Saturday, August 25, 2012

MORT’s Mirthful Meanderings

Walkin’ it back.



Who said that today’s society is sedentary? How can that be, with all the politicos and flap-mouths that get their daily exercise, just walkin’ back the irresponsible statements they’ve made within the previous 24 hours?

Of course, the loud Libs (are there any other kind?) take their lead from the biggest loudmouth of all time, the soon-to-be-deposed Flap-Mouth-in-Chief. His renowned genius for annunciating his thoughts as he reads them off his Teleprompter is what has vaulted him to the forefront as one of the world’s great orators of all time. At least, that is the line of B.S. that this administration and the soppy-surrogate members of the in-the- bag media want us to believe.

If ObamaBoy (I know, I know, I’m a racist) is such a deep thinker and is so articulate at expressing his deep thoughts, why does he and why do his surrogates find it necessary almost daily, to ‘walk back’ so many of his clearly cogent statements? Hm-m-m-m?

And then, there are the twin flap-mouths of Congress, the Dippy Dame of Inanity, Nancy Pelosi and her alternate flap-mouth vacuum-head, the fatuous and absurd Poet- Lariat that has been crazy-glued to the podium, Harried Reid. Has there ever been a more evenly matched set of looney-tunes espousing their flap-pap than these two?

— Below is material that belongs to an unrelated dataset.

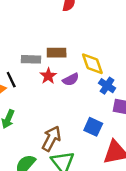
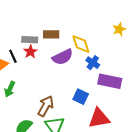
red star: (48, 76) -> (30, 52), moved
purple semicircle: (71, 79) -> (63, 57), size x1.5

The desperate Dems must be thanking their lucky stars that they have at least one stalwart flap-mouth who never walks back her stupid utterings. That would be good ‘ol Debbie Whatevuh Schultz, the one articulate Lunatic they can always count on to say something so outrageous that it would take a battalion of South Floridian Dems in their walkers to walk back.

Okay, so in addition to being racist, I am politically incorrect. Hey, with the exception of Obama the Flap-Mouth-in-Chief, who among us is perfect? One thing for sure, you won’t catch me walkin’ back this piece. I have more respect for the truth than to do that.